* **Required work**
The answer must reproduce every record exactly, with all pictures omitted.

* **Materials provided**
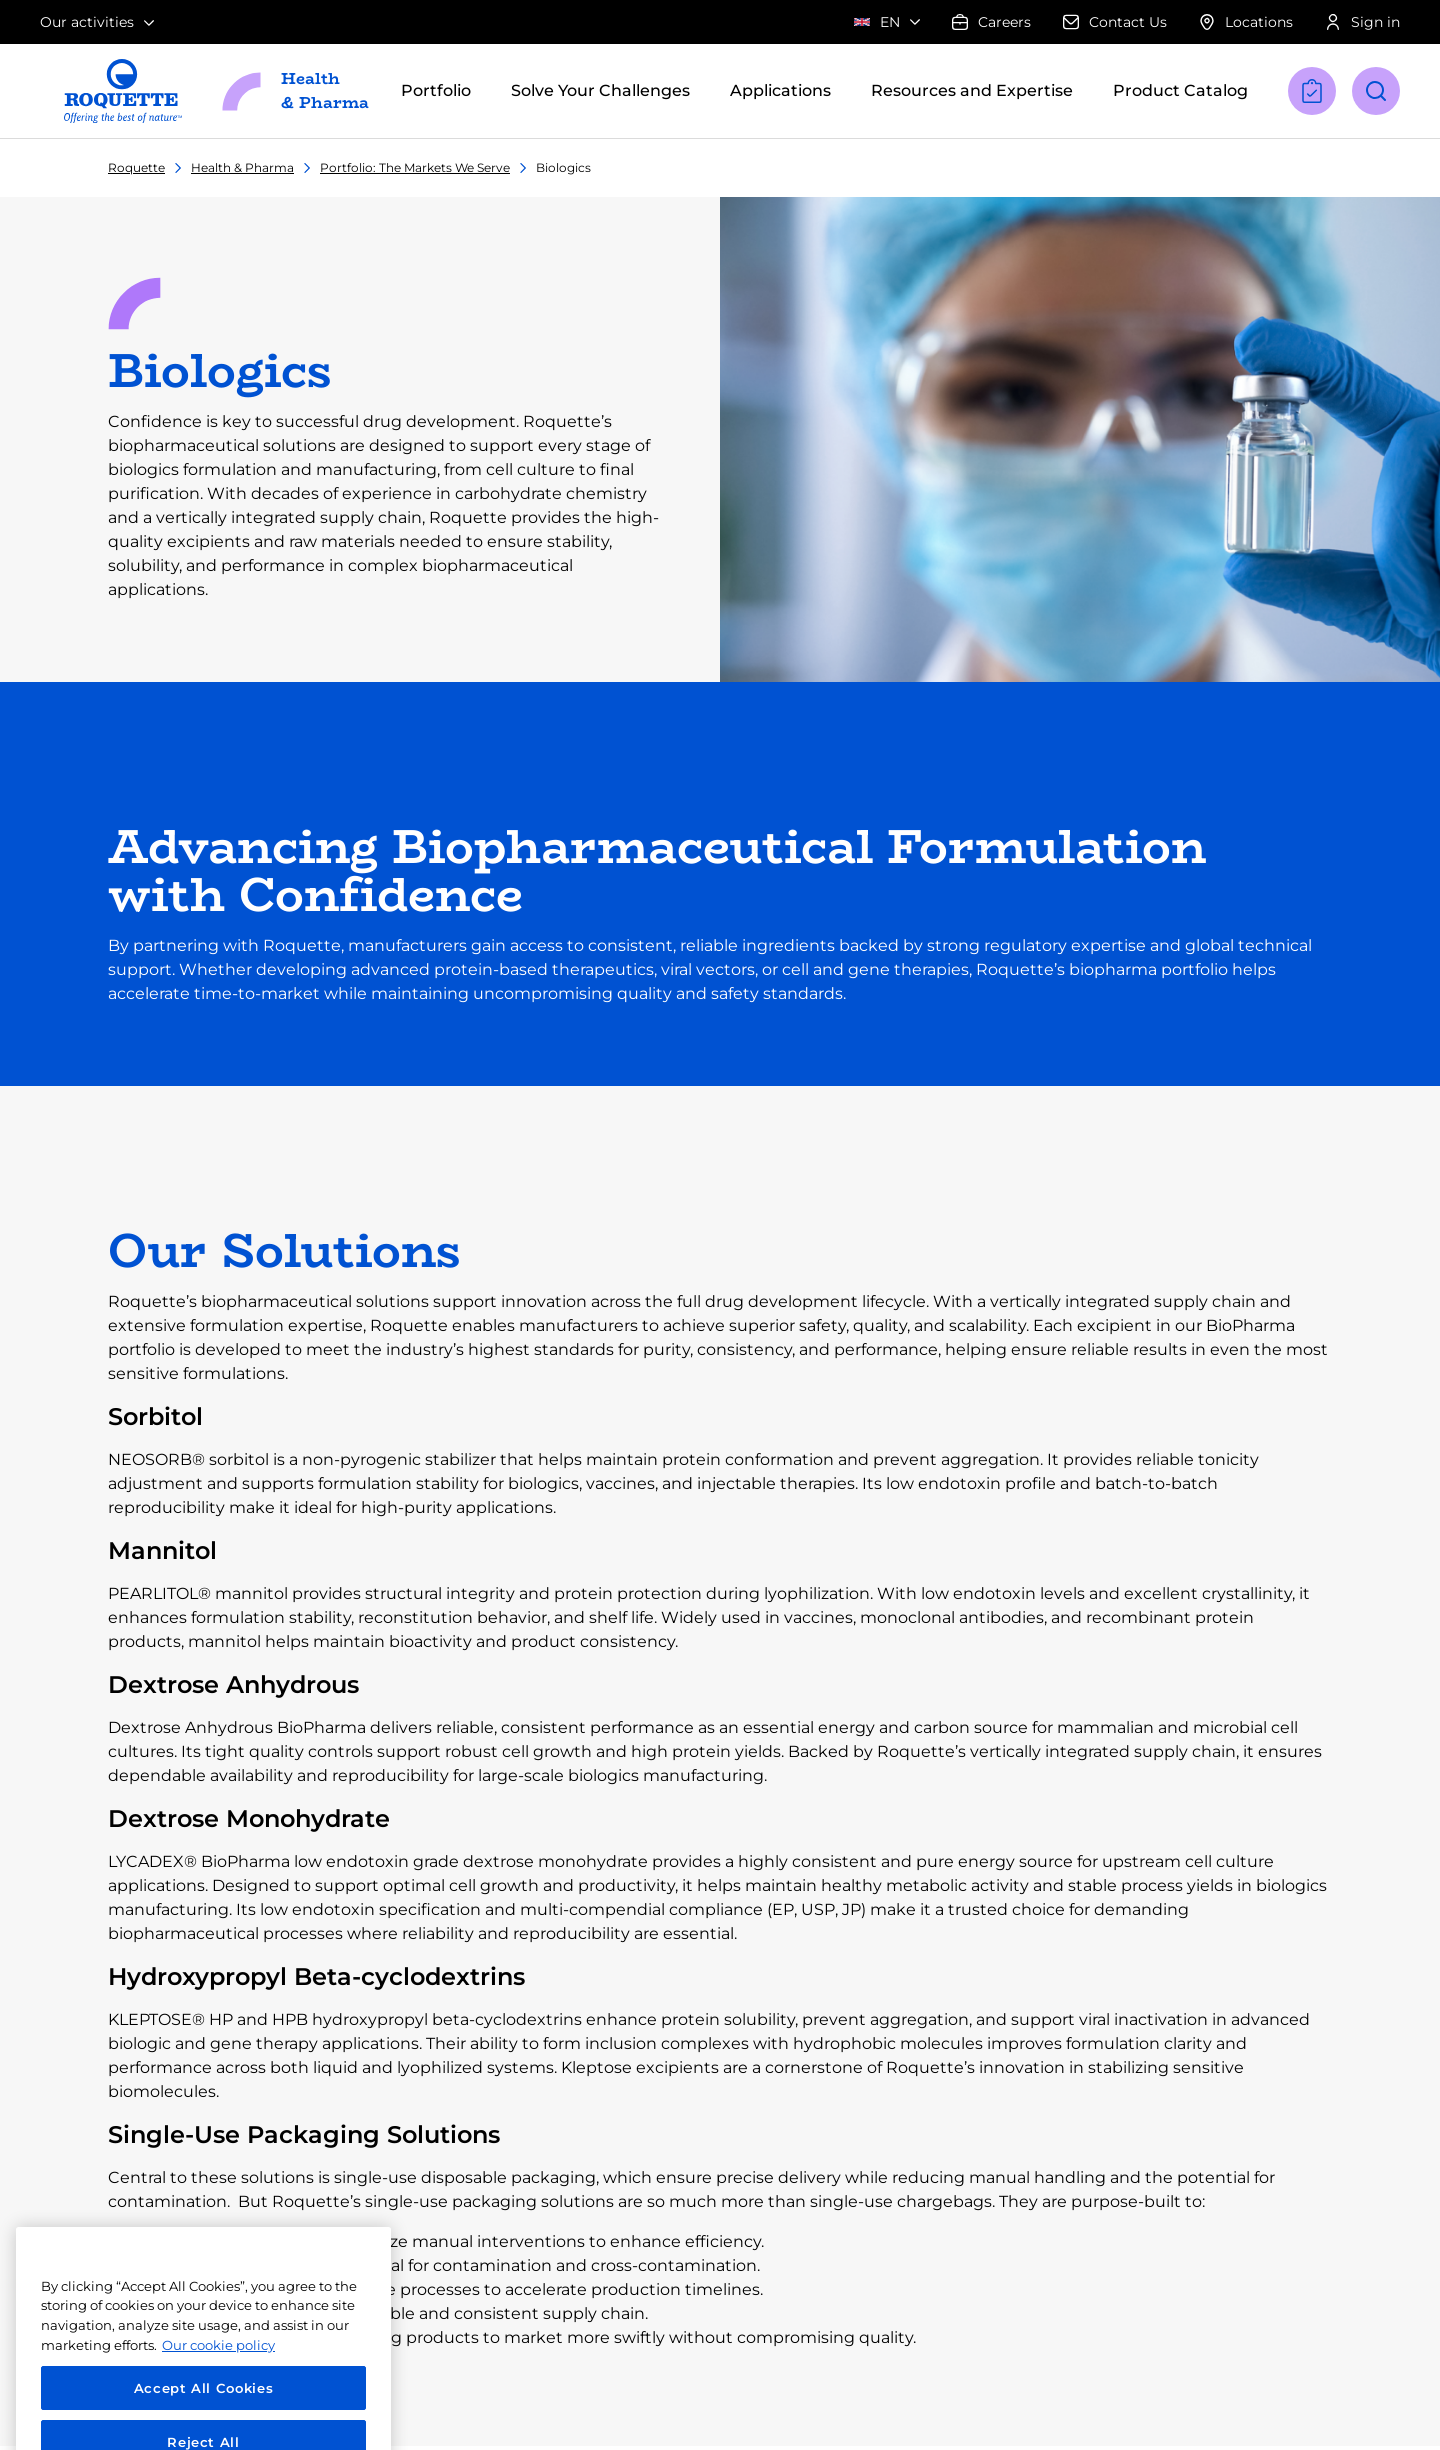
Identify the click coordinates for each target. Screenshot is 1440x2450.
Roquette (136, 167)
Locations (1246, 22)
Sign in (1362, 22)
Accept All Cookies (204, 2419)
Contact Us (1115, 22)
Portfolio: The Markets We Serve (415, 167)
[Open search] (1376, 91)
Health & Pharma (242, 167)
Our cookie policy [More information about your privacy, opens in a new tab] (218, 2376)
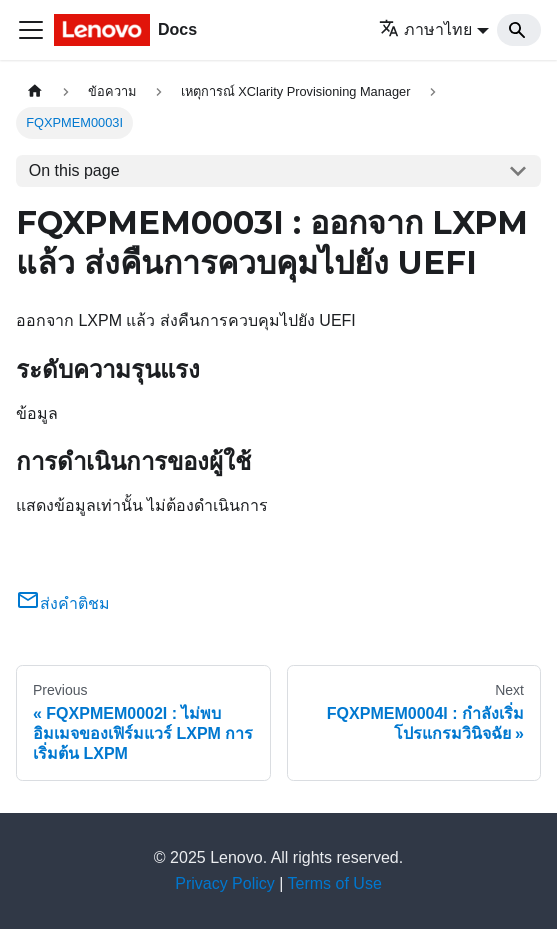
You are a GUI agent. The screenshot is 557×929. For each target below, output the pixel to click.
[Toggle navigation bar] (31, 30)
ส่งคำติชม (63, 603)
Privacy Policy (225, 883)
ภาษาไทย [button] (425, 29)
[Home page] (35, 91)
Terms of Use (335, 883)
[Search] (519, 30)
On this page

* **Response**
Identify the click coordinates for each target. Screenshot is 1440x2450.
Roquette (136, 167)
Locations (1246, 22)
Sign in (1362, 22)
Accept All Cookies (204, 2419)
Contact Us (1115, 22)
Portfolio: The Markets We Serve (415, 167)
[Open search] (1376, 91)
Health & Pharma (242, 167)
Our cookie policy [More information about your privacy, opens in a new tab] (218, 2376)
You are a GUI agent. The screenshot is 557×929. For each target below, output the pixel to click.
[Toggle navigation bar] (31, 30)
ส่งคำติชม (63, 603)
Privacy Policy (225, 883)
ภาษาไทย [button] (425, 29)
[Home page] (35, 91)
Terms of Use (335, 883)
[Search] (519, 30)
On this page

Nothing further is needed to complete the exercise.